• Activity: Look below for the line that has "повторную покупку билетов на". Set down the lines from there through the line that has "Все промокоды", exactly as written.

Segment Start: Data for analysis

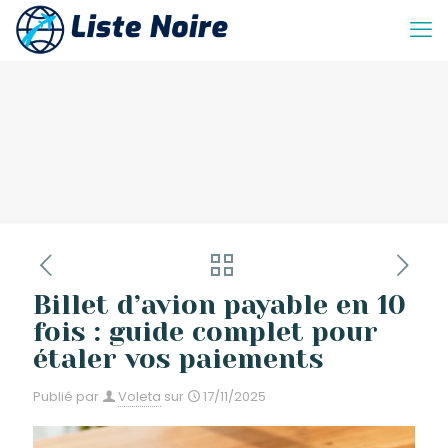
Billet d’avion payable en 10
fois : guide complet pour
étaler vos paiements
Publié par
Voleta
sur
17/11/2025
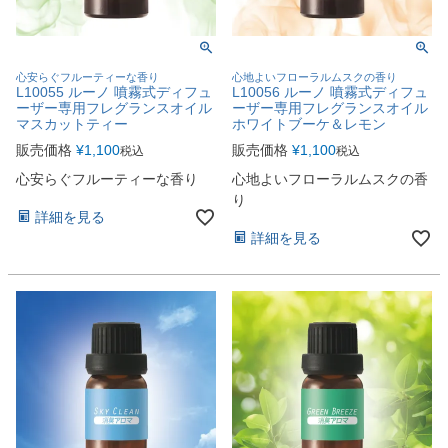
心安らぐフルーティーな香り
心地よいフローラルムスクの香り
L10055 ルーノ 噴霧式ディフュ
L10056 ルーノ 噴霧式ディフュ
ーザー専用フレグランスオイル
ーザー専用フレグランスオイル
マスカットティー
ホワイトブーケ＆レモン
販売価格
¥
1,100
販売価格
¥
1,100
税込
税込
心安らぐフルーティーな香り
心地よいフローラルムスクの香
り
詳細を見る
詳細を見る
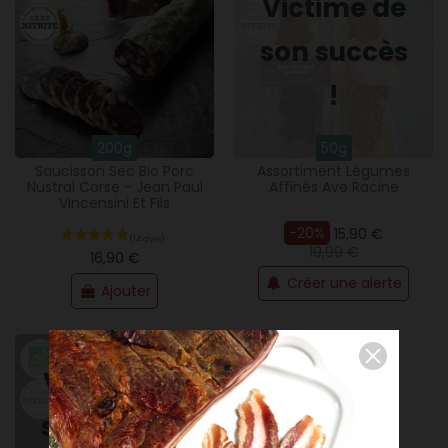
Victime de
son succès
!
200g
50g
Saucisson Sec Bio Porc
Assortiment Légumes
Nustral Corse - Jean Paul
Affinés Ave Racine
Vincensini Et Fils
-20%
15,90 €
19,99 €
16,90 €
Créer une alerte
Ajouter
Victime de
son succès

Segment End: Data for analysis
Segment Start: Data for analysis

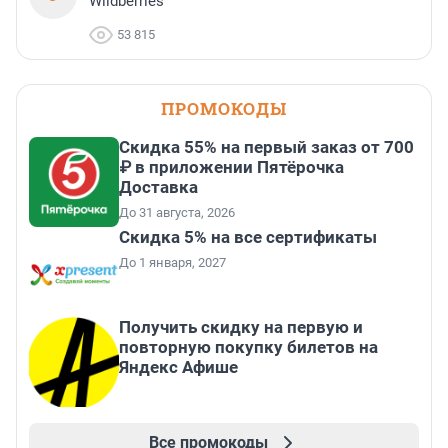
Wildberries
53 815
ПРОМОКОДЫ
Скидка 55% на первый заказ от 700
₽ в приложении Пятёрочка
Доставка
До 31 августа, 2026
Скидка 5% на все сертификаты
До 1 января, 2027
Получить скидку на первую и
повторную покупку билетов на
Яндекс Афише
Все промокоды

Segment End: Data for analysis

• Reply to the task:
повторную покупку билетов на
Яндекс Афише
Все промокоды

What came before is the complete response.